Growing Up Southern: Puerto Rican Southern Belle: From Harlemworld to Disney World to Mississippi
Demographic changes challenge the cultural narrative about what it means to grow up in and to live in the South, and UNC Charlotte’s Center for the Study of the New South looks at these questions in a series of 2016-17 events that kicks off with Puerto Rican Southern Belle: From Harlemworld to Disney World to Mississippi.
Join the conversation with Simone Delerme, McMullan Assistant Professor of Southern Studies and assistant professor of anthropology at the University of Mississippi, on Wednesday, Oct. 5, 2016.
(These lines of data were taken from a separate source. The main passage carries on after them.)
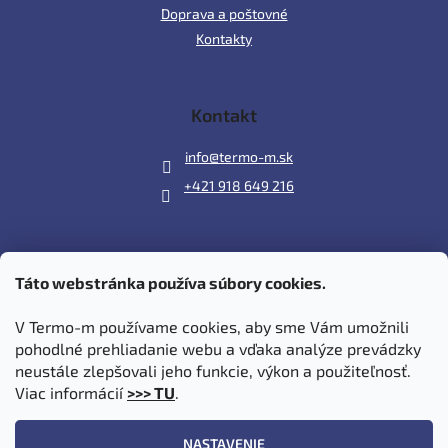
Doprava a poštovné
Kontakty
Kontakt
info
@
termo-m.sk
+421 918 649 216
Táto webstránka používa súbory cookies.
Prijímame online platby
V Termo-m používame cookies, aby sme Vám umožnili
pohodlné prehliadanie webu a vďaka analýze prevádzky
neustále zlepšovali jeho funkcie, výkon a použiteľnosť.
Viac informácií
>>> TU
.
Vytvoril Shoptet
|
Upravil Balkys
NASTAVENIE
Doors open at 5:30 p.m., and the program will begin at 6 p.m. at the Levine Museum of the New South (200 E. 7th Street, Charlotte 28202). The event is open to the public without charge. Two-hour complimentary parking will be provided at 7th Street Station next to the Museum (between Church Street and the light-rail tracks). The museum will validate parking tickets at its front desk.
Registration is required – please Register here.
Attendees may tour the Museum’s ground-breaking exhibit, ¡NUEVOlution! Latinos and the New South, during the evening.
Delerme’s talk is part of a “cross-center initiative” between the UNC Charlotte College of Liberal Arts & Sciences’ Center for the Study of the New South and the University of Mississippi’s Center for the Study of Southern Culture to explore the role of Latinos in the South. Both University Centers are hosting events during Hispanic Heritage Month and beyond.
This is the first of a series of community conversations focused on Growing Up Southern: Many People, Many Ways that challenges the cultural narrative about what it means to grow up in and to live in the South.